One such recent opening is seafood restaurant Cafe Fish on Henderson Street, taking over what was one of the area’s old-school drinking dens, which had been appropriately named The Vintage Bar. The refit has eliminated all traces of dingy pub, and has instead managed to marry what is a rather fabulously gleaming new interior with classic Edinburgh Victorian architectural features like the stained glass and cornice work. Beat that, G1 Group. What’s really enticing is that whilst this is without doubt a restaurant, they’ve also put in such a ridiculously cool looking bar that passing trade might well still identify it with its former incarnation and pop in for a nosy.
We booked in for a rather sharp 7pm table last Wednesday night. Via the retro revolving door , we entered the room, and after a friendly greeting on all our parts, were offered our pick of tables. Despite the temptation to sit facing the bright open kitchen, we took a seat opposite the bar and got to perusing some drinks. I’d had a hankering for some Chablis since around 3pm, so didn’t hesitate in ordering a bottle from the excellent and classy whites-heavy wine list. The fella went for a Hendrick’s and tonic, and I was happy knowing the wine balance would tip nicely in my favour.
We sat down, and started munching on some nice bread whilst we started on the menu. Mention has to go to the rather fun paper that the menu is printed on, back page of which is packed (tight like sardines) with interesting facts about Leith’s history, general info on various species of fish, and the provenance of the restaurant’s own supplies. There was a super selection on the menu, from which we chose starters of Thai crab crostini with Asian salad, and the Stornoway pudding with caramelised onions and Charente goats cheese.

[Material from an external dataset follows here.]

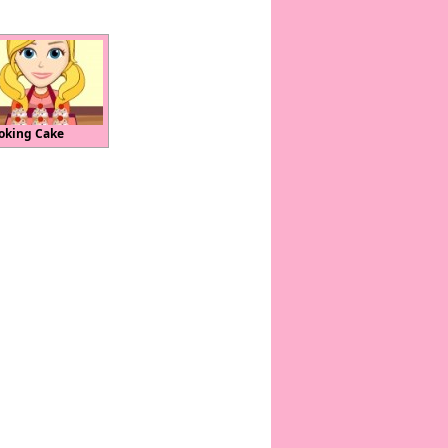
oking Cake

The crab was a simple and elegant affair. It was lightly flavoured with fresh chili and coriander, and complemented by the superfine strips of peppers. I thought that maybe it could have done with just a tad more bite by way of a tiny bit more citrus, but I graciously conceded defeat to G who said it was just perfectly delicate. As for the black pudding, well, it felt ‘wrong’ choosing a non-fish item in a seafood restaurant but figured it must have earned its place there. Wow, and how. This has officially been voted as one of the top combos ever, due to its huge rich flavours. The salad garnish seemed a bit superfluous until we tried the crisp, thinly sliced raw red onion with the black pudding, goats cheese, and onion confit. This was big in such a way that it could have just as easily made an amazing main course.
Our main courses were roast spiced Atlantic cod with olive oil mash and salsa, and seared Atlantic halibut with puy lentils and bacon, and roasted vegetable purée. The cod was another big-hitter in the flavour stakes, with a real kick-ass seasoning, but gorgeously complemented by the sweet salsa of tomato and peppers, and tasty mash. The halibut dish was a more subtle affair altogether – the fish again cooked perfectly, landed atop the lovely puy lentil and bacon stew. The roasted veggie mash had lovely mellow celeriac flavours which I’m a total sucker for. The menu also had a selection of side dishes available at a supplementary charge. It didn’t seem that either of the dishes we had chosen needed anything else, although maybe the halibut dish could have done with a side of vegetables, but only for the purpose of a slightly brighter aesthetic.
For sweet eats, G took the predictable route with sticky toffee pudding ( I wonder if there’s any science behind the theory that any restaurant who tries to take it off the menu closes within six months…) which I left him to enjoy. I presume it was good, as it was gone in 60 seconds. I went with the plum crumble which was accompanied by a cute little fish-shaped jug full of custard. The pud was baked into the bowl, and had a fantastic nutty topping which I loved and which covered the soft and just the right-side-of-tart fruit underneath. I vowed to remember to start baking things with plums whilst they’re in season.
Reading the menu, it’s evident that Cafe Fish are thinking local and West-coast sustainable, and are vocal without being worthy about showcasing Scotland’s wares. A great ethos which benefits everyone from supplier to diner. It’s reasonably priced (£19 for two and £23 for three courses) and with a nice relaxed atmosphere they seem to be pretty flexible about people just popping in for a single course, or an oyster shooter at the bar. By the time we left, the place had a nice buzz about it, and given that a good number of the tables were walk-ins , it’s nice to see that it looks like tides of good fortune are coming this way.